┌─ EXTRACTED ENTRIES

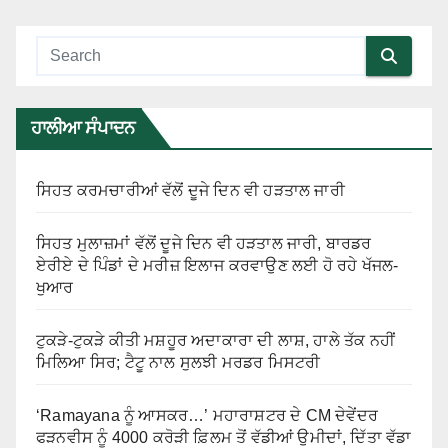
ਹਾਲੀਆ ਸੰਪਾਦਨ
ਸਿਹਤ ਕਰਮਚਾਰੀਆਂ ਵੱਲੋਂ ਦੂਜੇ ਦਿਨ ਵੀ ਹੜਤਾਲ ਜਾਰੀ
ਸਿਹਤ ਮੁਲਾਜ਼ਮਾਂ ਵੱਲੋਂ ਦੂਜੇ ਦਿਨ ਵੀ ਹੜਤਾਲ ਜਾਰੀ, ਬਾਰਡਰ
ਏਰੀਏ ਦੇ ਪਿੰਡਾਂ ਦੇ ਮਰੀਜ਼ ਇਲਾਜ ਕਰਵਾਉਣ ਲਈ ਹੋ ਰਹੇ ਖੱਜਲ-
ਖੁਆਰ
ਟੁਕੜੇ-ਟੁਕੜੇ ਕੀਤੀ ਮਸ਼ਹੂਰ ਅਦਾਕਾਰਾ ਦੀ ਲਾਸ਼, ਹਾਲੇ ਤੱਕ ਨਹੀਂ
ਮਿਲਿਆ ਸਿਰ; ਟੈਟੂ ਨਾਲ ਸੁਲਝੀ ਮਰਡਰ ਮਿਸਟਰੀ
‘Ramayana ਨੂੰ ਆਸਕਰ…’ ਮਹਾਰਾਸ਼ਟਰ ਦੇ CM ਦੇਵੇਂਦਰ
ਫੜਨਵੀਸ ਨੂੰ 4000 ਕਰੋੜੀ ਫ਼ਿਲਮ ਤੋਂ ਵੱਡੀਆਂ ਉਮੀਦਾਂ, ਦਿੱਤਾ ਵੱਡਾ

└─

YOUR INSTRUCTIONS:
Every record above should be duplicated precisely, with the images removed.

FINISHED EXERCISE:
ਹਾਲੀਆ ਸੰਪਾਦਨ
ਸਿਹਤ ਕਰਮਚਾਰੀਆਂ ਵੱਲੋਂ ਦੂਜੇ ਦਿਨ ਵੀ ਹੜਤਾਲ ਜਾਰੀ
ਸਿਹਤ ਮੁਲਾਜ਼ਮਾਂ ਵੱਲੋਂ ਦੂਜੇ ਦਿਨ ਵੀ ਹੜਤਾਲ ਜਾਰੀ, ਬਾਰਡਰ
ਏਰੀਏ ਦੇ ਪਿੰਡਾਂ ਦੇ ਮਰੀਜ਼ ਇਲਾਜ ਕਰਵਾਉਣ ਲਈ ਹੋ ਰਹੇ ਖੱਜਲ-
ਖੁਆਰ
ਟੁਕੜੇ-ਟੁਕੜੇ ਕੀਤੀ ਮਸ਼ਹੂਰ ਅਦਾਕਾਰਾ ਦੀ ਲਾਸ਼, ਹਾਲੇ ਤੱਕ ਨਹੀਂ
ਮਿਲਿਆ ਸਿਰ; ਟੈਟੂ ਨਾਲ ਸੁਲਝੀ ਮਰਡਰ ਮਿਸਟਰੀ
‘Ramayana ਨੂੰ ਆਸਕਰ…’ ਮਹਾਰਾਸ਼ਟਰ ਦੇ CM ਦੇਵੇਂਦਰ
ਫੜਨਵੀਸ ਨੂੰ 4000 ਕਰੋੜੀ ਫ਼ਿਲਮ ਤੋਂ ਵੱਡੀਆਂ ਉਮੀਦਾਂ, ਦਿੱਤਾ ਵੱਡਾ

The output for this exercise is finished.